Лагерь в тот вечер гудел особым, напряжённым гулом — не усталостью обычного вечера марша, а гулом людей, которые знают, что завтра будет иначе, чем было вчера, и не могут решить, страшиться этого или желать поскорее покончить с ожиданием. Симон нашёл Пейре у костра лучников: гасконец, устроившись между двумя валлийцами, деловито точил их ножи в обмен на глоток эля. Их пути с Оливье и Симоном то сходились, то расходились всю дорогу от Пуасси — два ручья одной реки, вечно расходящиеся и вечно сходящиеся снова.

— Завтра, — сказал Пейре без предисловий, не отрываясь от точильного камня. — Чувствую по тому, как капитаны ходят взад-вперёд, вместо того чтобы сидеть на месте. Всегда так перед большим делом — начальству не сидится, будто беготнёй можно ускорить рассвет.

— Ты боишься? — спросил Симон, садясь рядом.

Пейре пожал плечами, и в этом жесте было больше правды, чем в любом ответе.

— Боюсь. Только дурак не боится перед таким полем, кузнец, а я достаточно долго живу, чтобы не стыдиться в этом признаваться. Но я и не в первый раз стою в строю. К утру страх осядет, как муть в вине, — не уйдёт, а просто перестанет мешать смотреть.

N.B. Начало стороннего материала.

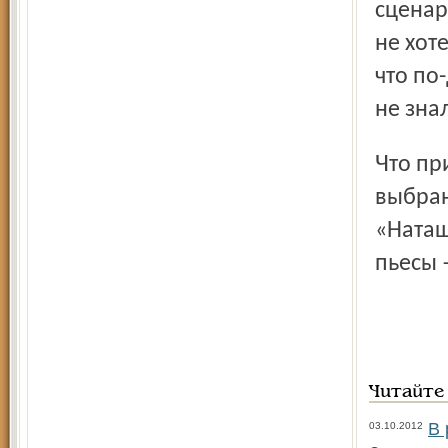
сценар
не хоте
что по
не зна
Что примечательно, и места для спектаклей в театре были
выбран
«Наташ
пьесы 
Читайте
В 
03.10.2012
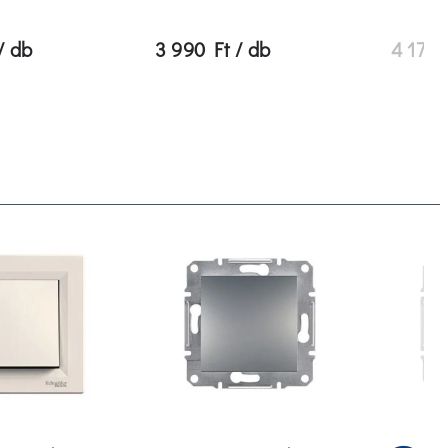
/ db
3 990 Ft / db
4 179 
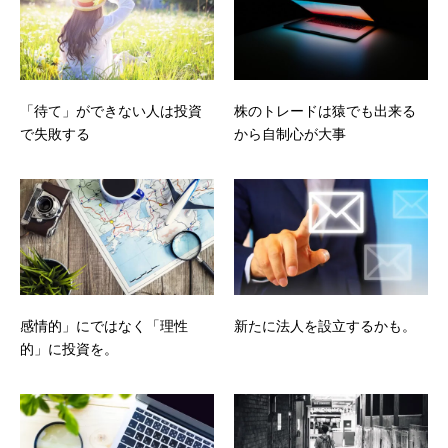
「待て」ができない人は投資
株のトレードは猿でも出来る
で失敗する
から自制心が大事
感情的」にではなく「理性
新たに法人を設立するかも。
的」に投資を。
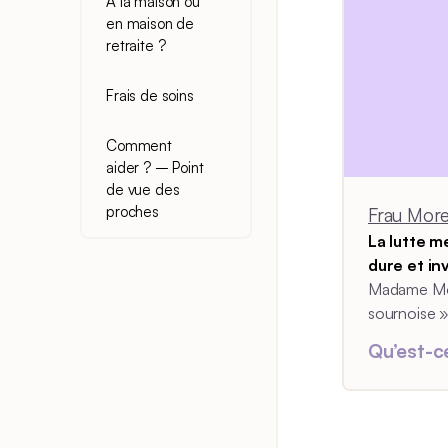
À la maison ou
en maison de
retraite ?
Frais de soins
Comment
aider ? – Point
de vue des
proches
Frau More
La lutte m
dure et in
Morel qual
Madame Mor
sournoise 
sournoise »
et a appris 
Qu’est-c
La lutte men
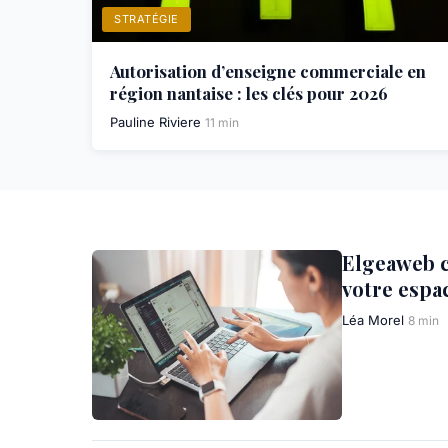
STRATÉGIE
Autorisation d’enseigne commerciale en
région nantaise : les clés pour 2026
Pauline Riviere
11 min
Elgeaweb 
votre espa
Léa Morel
8 min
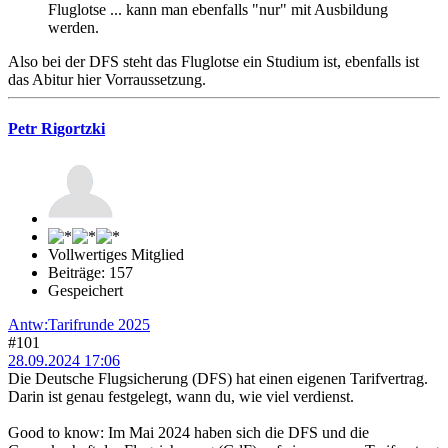
Fluglotse ... kann man ebenfalls "nur" mit Ausbildung
werden.
Also bei der DFS steht das Fluglotse ein Studium ist, ebenfalls ist
das Abitur hier Vorraussetzung.
Petr Rigortzki
Vollwertiges Mitglied
Beiträge: 157
Gespeichert
Antw:Tarifrunde 2025
#101
28.09.2024 17:06
Die Deutsche Flugsicherung (DFS) hat einen eigenen Tarifvertrag.
Darin ist genau festgelegt, wann du, wie viel verdienst.
Good to know: Im Mai 2024 haben sich die DFS und die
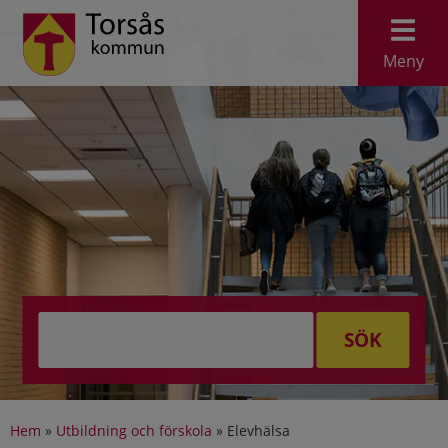
Meny
SÖK
Hem
»
Utbildning och förskola
»
Elevhälsa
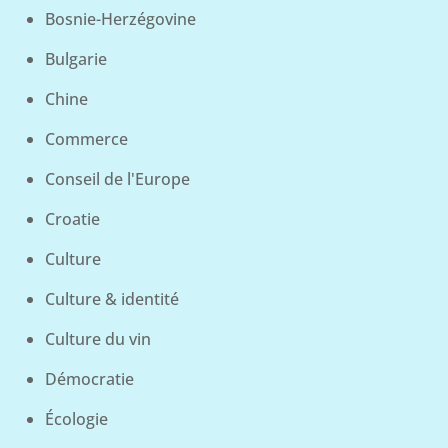
Bosnie-Herzégovine
Bulgarie
Chine
Commerce
Conseil de l'Europe
Croatie
Culture
Culture & identité
Culture du vin
Démocratie
Écologie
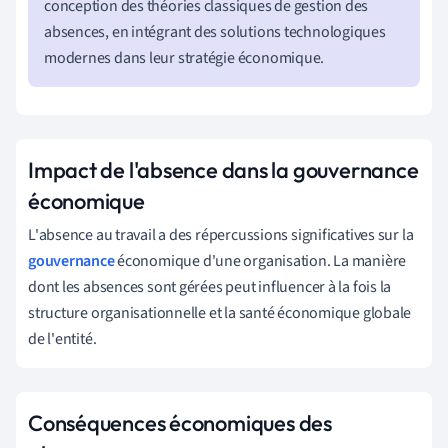
conception des théories classiques de gestion des
absences, en intégrant des solutions technologiques
modernes dans leur stratégie économique.
Impact de l'absence dans la gouvernance
économique
L'absence au travail a des répercussions significatives sur la
gouvernance
économique d'une organisation. La manière
dont les absences sont gérées peut influencer à la fois la
structure organisationnelle et la santé économique globale
de l'entité.
Conséquences économiques des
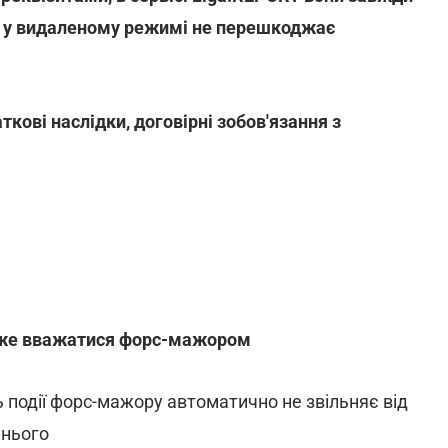
а у видаленому режимі не перешкоджає
аткові наслідки, договірні зобов'язання з
 може вважатися форс-мажором
ь події форс-мажору автоматично не звільняє від
 нього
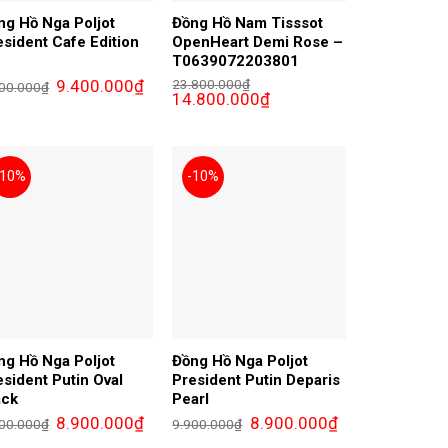
ng Hồ Nga Poljot
Đồng Hồ Nam Tisssot
esident Cafe Edition
OpenHeart Demi Rose –
T0639072203801
Giá
Giá
9.400.000
₫
23.800.000
₫
00.000
₫
gốc
hiện
Giá
Giá
14.800.000
₫
là:
tại
gốc
hiện
9.900.000₫.
là:
là:
tại
00₫.
9.400.000₫.
23.800.000₫.
là:
14.800.000₫.
-10%
-10%
ng Hồ Nga Poljot
Đồng Hồ Nga Poljot
esident Putin Oval
President Putin Deparis
ack
Pearl
Giá
Giá
Giá
Giá
8.900.000
₫
8.900.000
₫
00.000
₫
9.900.000
₫
gốc
hiện
gốc
hiện
là:
tại
là:
tại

Оливье устраивался неподалёку, раскладывал на земле снаряжение, которое Симону предстояло таскать назавтра — вязанки стрел, точильный камень, флягу. Заметил вполголоса, не то Симону, не то себе:

— Терраса удобная. Король выбрал её не случайно — склон достаточно пологий, чтобы конница разогналась, и достаточно крутой, чтобы разогнавшаяся конница выдохлась раньше, чем доедет. С одного края лес, с другого — деревня, между ними — мельница на пригорке, откуда, говорят, сам король будет смотреть на бой, как купец смотрит на торги, не марая рук.

Симон лежал без сна между Оливье и чужим костром, вслушивался в негромкий вечерний гул. Думал не о Волке, не о сестре даже — о том, доживёт ли сам до того, чтобы снова услышать мирный шум деревни, а не гомон лагеря накануне побоища. Где-то дальше пели — тихо, нестройно; валлийский лучник тянул песню на языке, которого Симон не понимал, но узнавал в мелодии ту же тоску по дому, только в чужих словах. Промасленные чехлы с луками лучники укрывали под полами плащей и под телегами на случай дождя — заботливый, почти нежный жест среди людей, которым завтра предстояло убивать. Одна из самых странных вещей, какие Симон видел за всю войну.